(Collected data)
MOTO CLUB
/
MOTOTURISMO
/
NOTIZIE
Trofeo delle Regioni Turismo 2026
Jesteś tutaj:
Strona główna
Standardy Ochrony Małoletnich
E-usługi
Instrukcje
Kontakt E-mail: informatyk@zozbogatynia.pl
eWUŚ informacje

---

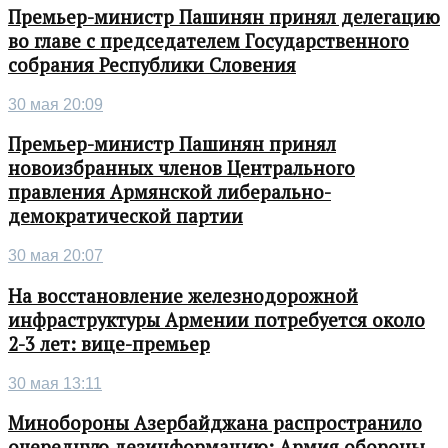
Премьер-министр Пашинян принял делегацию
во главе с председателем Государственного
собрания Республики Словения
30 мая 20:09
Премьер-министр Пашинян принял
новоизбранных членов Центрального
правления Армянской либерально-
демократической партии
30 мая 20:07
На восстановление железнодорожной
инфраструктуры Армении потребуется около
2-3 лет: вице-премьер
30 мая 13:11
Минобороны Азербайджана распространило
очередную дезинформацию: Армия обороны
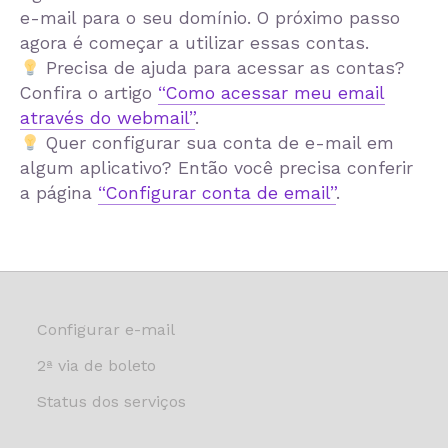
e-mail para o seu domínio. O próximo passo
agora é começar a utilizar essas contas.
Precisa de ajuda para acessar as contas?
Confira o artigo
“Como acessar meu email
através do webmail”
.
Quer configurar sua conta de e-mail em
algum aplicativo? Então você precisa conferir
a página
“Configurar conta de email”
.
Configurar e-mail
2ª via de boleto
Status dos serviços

* * *

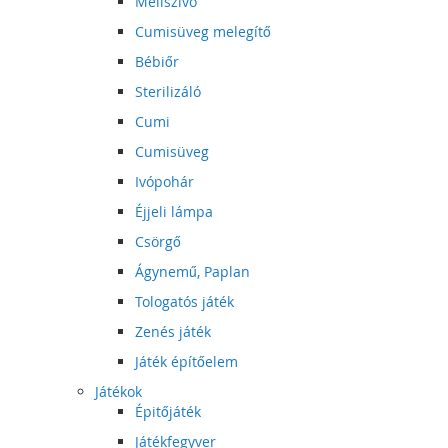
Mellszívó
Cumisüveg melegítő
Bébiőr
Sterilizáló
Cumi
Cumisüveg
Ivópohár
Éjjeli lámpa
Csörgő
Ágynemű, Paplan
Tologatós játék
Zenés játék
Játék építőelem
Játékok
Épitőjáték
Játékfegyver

What you need to do:
Print exactly the lines above from the one with "Ágynemű, Paplan" to the one with "Játékfegyver", including both.

Your response:
Ágynemű, Paplan
Tologatós játék
Zenés játék
Játék építőelem
Játékok
Épitőjáték
Játékfegyver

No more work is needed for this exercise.